There was zero gay representation anywhere – not even a sniff of poppers. Apart from my fabulously camp drama teacher who I pranced around with in year 10 and 11 while pretending to be a tree. She knew. I could tell. Years later she got in touch with me on social media and confirmed both our suspicions.

So there was a lot that frightened me when I began my gay sex journey. Fear of the unknown. And plenty of judgement, too, because that had been drummed into me. That’s why I can understand that there’s always a root cause to people being all twee and snooty about sex. I mean, first off we’re British so it comes naturally. Nervously laugh about it, and move on. It’s like a national sport. Overcoming that fear and judgement really is key.

I have got to an age now where I try, as hard as it can be at times, to give people the benefit of the doubt, while at the same time trying to guide them down a more open-minded path.

Because that’s how I changed my views.

I’ll be totally honest, I was one of those annoying teen queens who sneered at kink and anything that wasn’t vanilla. But I didn’t know any better. Anal was mindblowing enough, at that time. Thankfully my views changed when I met more people and worked my way around the gay scene. I loved exploring. I now like to think of it as I’m always learning. Being willing to learn and not prejudge is vital, of course.

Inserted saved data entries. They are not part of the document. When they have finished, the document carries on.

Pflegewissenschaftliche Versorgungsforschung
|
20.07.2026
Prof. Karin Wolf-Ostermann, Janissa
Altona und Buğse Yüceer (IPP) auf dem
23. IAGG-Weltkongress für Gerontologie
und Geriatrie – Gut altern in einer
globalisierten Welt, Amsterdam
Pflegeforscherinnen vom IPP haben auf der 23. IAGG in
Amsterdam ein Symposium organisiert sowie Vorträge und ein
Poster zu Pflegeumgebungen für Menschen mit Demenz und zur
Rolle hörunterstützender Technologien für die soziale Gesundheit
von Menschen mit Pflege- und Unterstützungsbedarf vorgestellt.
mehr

To digress ever so slightly, because I think this next point applies to a range of topics; if we don’t afford people the chance to grow and learn from past mistakes, how do we think we will be able to evolve together as a society? Forever divided? And I don’t mean those who have a reputation of vomiting out terrible bigoted views. But the person whose innocuous tweets are dug up from a decade or so ago when their views were shaped by much less life experience. This trend that is only really prevalent online, to act as judge, jury and executioner, declaring people ‘problematic’ – a word that is so overused – over something that can be easily resolved is just not helpful. It divides us further. I tweeted this the other day, and I stand by it: “Some people want to be so right on dude and critique everything to within an inch of its life that they end up doing damage to the cause they are supposedly so passionate about.”

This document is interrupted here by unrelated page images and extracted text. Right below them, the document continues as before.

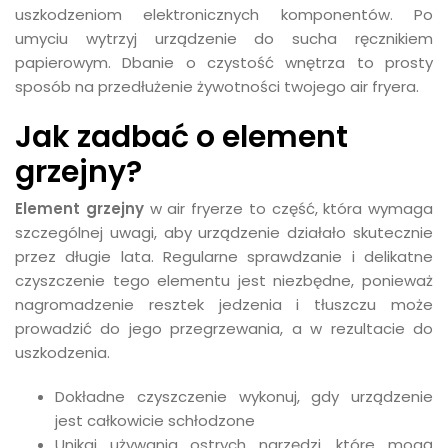
uszkodzeniom elektronicznych komponentów. Po
umyciu wytrzyj urządzenie do sucha ręcznikiem
papierowym. Dbanie o czystość wnętrza to prosty
sposób na przedłużenie żywotności twojego air fryera.
Jak zadbać o element
grzejny?
Element grzejny
w air fryerze to część, która wymaga
szczególnej uwagi, aby urządzenie działało skutecznie
przez długie lata. Regularne sprawdzanie i delikatne
czyszczenie tego elementu jest niezbędne, ponieważ
nagromadzenie resztek jedzenia i tłuszczu może
prowadzić do jego przegrzewania, a w rezultacie do
uszkodzenia.
Dokładne czyszczenie wykonuj, gdy urządzenie
jest całkowicie schłodzone
Unikaj używania ostrych narzędzi, które mogą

I’ve come to believe this more and more of late. The more I use Twitter, in fact. A platform I really enjoy using. Which is… problematic.

Back to the fear of sex…

Like any kind of fear, I guess the best way to overcome it is to understand and embrace it. Pushing one’s boundaries ever so slightly to begin with, perhaps taking yourself somewhere you wouldn’t normally go. Maybe a sauna or sex club. That’s how I started.

“There was a lot that frightened me when I began my gay sex journey. Fear of the unknown. And plenty of judgement, too, because that had been drummed into me”

Also, I’m not saying that the idea of being vanilla completely is wrong, no way, no one has a right to dictate that. If it works for you AND you’ve got an open-mind it’s a win win situation. But I do think humans instinctively enjoy new thrills and adventure.

Eventually we all grow out of being fearful of monsters and vampires, instead embracing art that pushes us to the limit and tantalises our senses. In the same respect we really need to find a way to grow out of being ashamed to talk openly about sex, and tittering nervously when someone dares to bring it up. More sex please, even though we’re British!